Bici Truccate, chiusa per non luogo a procedere l’inchiesta in Francia: Per Jean-Christophe Péraud “al 99% non c’è nessun motore in gruppo”

Il tanto temuto Doping Tecnologico non è stato trovato. Secondo quanto rivela oggi l’Equipe, l’inchiesta che era stata avviata in Francia per determinare se vi era stato un patto di corruzione al più alto livello internazionale, coinvolgendo corridori di primo piano, squadre, aziende e autorità del ciclismo, è stata chiusa con una sentenza di non luogo a procedere. Partita al termine del 2017 dopo che qualche mese prima era stato trovato in Francia un amatore che faceva uso di una bici truccata, un anno dopo quello che resta sinora l’unico caso a livello di corse ufficiali, ovvero quello della giovane u23 belga Femke van der Driessche durante i mondiali di ciclocross di Zolder. Condannata in seguito a sei anni di squalifica, la giovane resta l’unico ciclista ad oggi squalificato per Doping Tecnologico.

Nel frattempo l’UCI si era comunque mossa, specialmente dopo l’insediamento di David Lappartient che aveva fatto del tema uno dei fulcri della propria campagna. Aveva dunque istituito una apposita commissione, presieduta da Jean-Christophe Péraud. Numerosi i sospetti che nel frattempo si sono riversati per alcuni filmati, spesso incompleti, in cui si vedeva la ruota dei corridori muoversi in maniera sospetta, con anche le Iene ad occuparsene in Italia. Da allora sono stati inseriti numerosi controlli tramite scanner portatile, videocamere termiche o tramite dei tablet che hanno visto commissari UCI aggirarsi in partenza e arrivo per verificare le bici dei partecipanti. Malgrado le polemiche e alcune inchieste abbiano nel frattempo portato ad alcuni dubbi riguardo l’efficacia di questi strumenti, anche l’inchiesta dei giudici transalpini – che hanno parlano anche con Stefano Varjas (l’autonominato inventore delle bici a motore) ritenendolo poco affidabile e piuttosto incline al millantare – non ha portato ad alcun sospetto di utilizzo.

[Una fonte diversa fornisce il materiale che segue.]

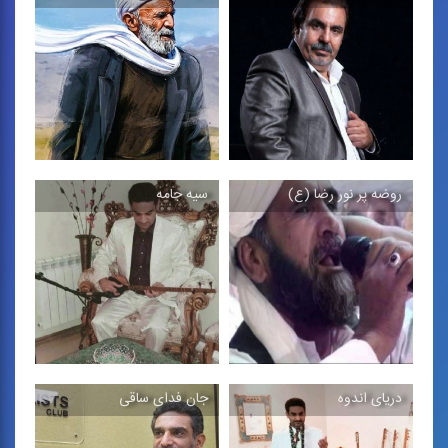
یا سحر
واقف اسرار ضمیر
آواز در فضای موسیقی
آواز با مضمون عرفانی و
دستگاهی
بدون همراهی ساز
روضه پر نور رضا (ع)
سیه جامه
طواف كوی رضا
پیوند ازدواج
آواز خراسانی در مدح امام
آكاپلا با مضمون ازدواج
رضا (ع)
دریای اندوه
جان فدای ساقی
روضه پر نور رضا (ع)
سیه جامه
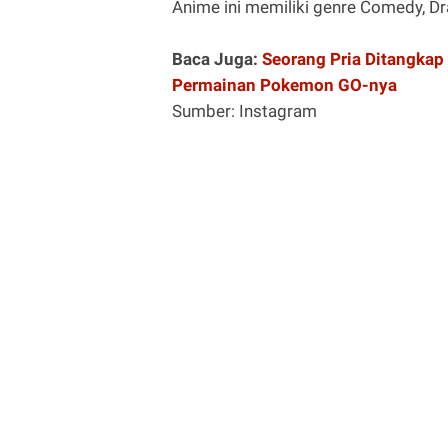
Anime ini memiliki genre Comedy, Dr
Baca Juga:
Seorang Pria Ditangka
Permainan Pokemon GO-nya
Sumber: Instagram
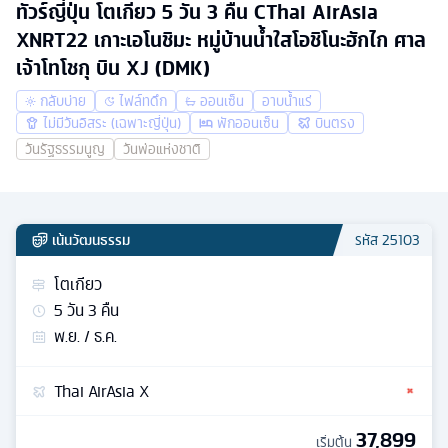
ทัวร์ญี่ปุ่น โตเกียว 5 วัน 3 คืน CThai AirAsia
XNRT22 เกาะเอโนชิมะ หมู่บ้านน้ำใสโอชิโนะฮักไก ศาล
เจ้าโทโชกุ บิน XJ (DMK)
กลับบ่าย
ไฟล์ทดึก
ออนเซ็น
อาบน้ำแร่
ไม่มีวันอิสระ (เฉพาะญี่ปุ่น)
พักออนเซ็น
บินตรง
วันรัฐธรรมนูญ
วันพ่อแห่งชาติ
เน้นวัฒนธรรม
รหัส
25103
โตเกียว
5
วัน
3
คืน
พ.ย. / ธ.ค.
Thai AirAsia X
37,899
เริ่มต้น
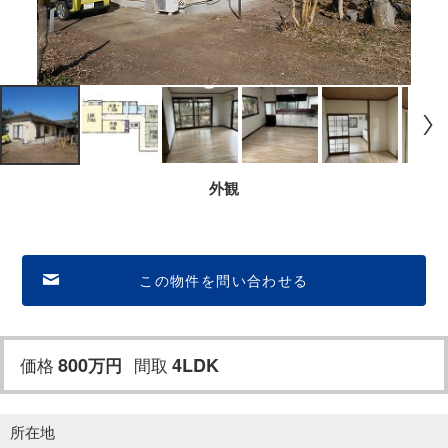
外観
この物件を問い合わせる
価格
800
間取
4LDK
万
円
所在地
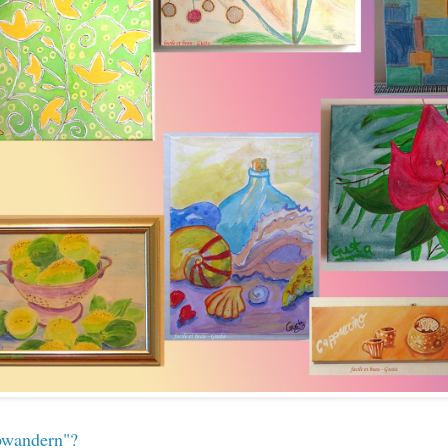
bwandern"?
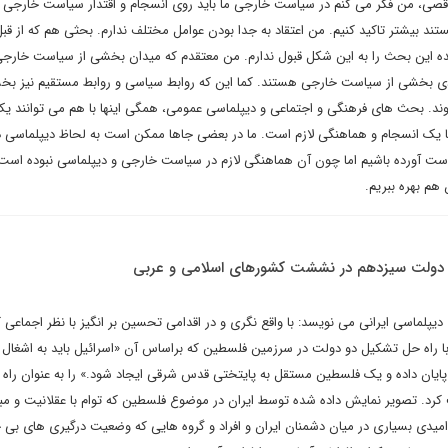
لاقصی، من فکر می کنم در سیاست خارجی ما باید روی انسجام و اقتدار سیاست خارجی 
ستند بیشتر تاکید کنیم. من اعتقاد به جدا بودن عوامل مختلف ندارم. بحثی هم که از قب
ده این بحث را به این شکل قبول ندارم. من معتقدم که میدان بخشی از سیاست خارج
 بخشی از سیاست خارجی هستند. کما این که روابط سیاسی و روابط مستقیم نیز بخش
بحث های فرهنگی و اجتماعی و دیپلماسی عمومی، همگی اینها با هم می توانند 
 یک انسجام و هماهنگی لازم است. ما در بعضی جاها ممکن است به لحاظ دیپلماسی دف
ست آورده باشیم اما چون آن هماهنگی لازم در سیاست خارجی و دیپلماسی نبوده است 
 هم بهره ببریم.
دولت سیزدهم در نششت کشورهای اسلامی و عربی
یپلماسی ایرانی می نویسد: با واقع نگری و در اقدامی تحسین بر انگیز با نظر اجماعی
ا راه حل تشکیل دو دولت در سرزمین فلسطین که براساس آن «اسرائیل باید به اشغال 
رزمین‌های عربی در سال ۱۹۶۷ پایان داده و یک فلسطین مستقل به پایتختی قدس شرقی ایجاد شود.» را به عنوان ر
 کرد. تصویر نمایش داده شده توسط ایران در موضوع فلسطین که توام با عقلانیت و مبت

Una teoria confermata anche dalle parole dell’ex professionista francese, che in quanto responsabile della commissione dedicata aveva ammesso la perfettibilità dei controlli. Tuttavia, secondo lui, “al 99% non c’è alcun motore in gruppo“. I controlli comunque continueranno in corsa, con i commissari UCI che proseguiranno a verificare tutte le bici degli atleti in gara.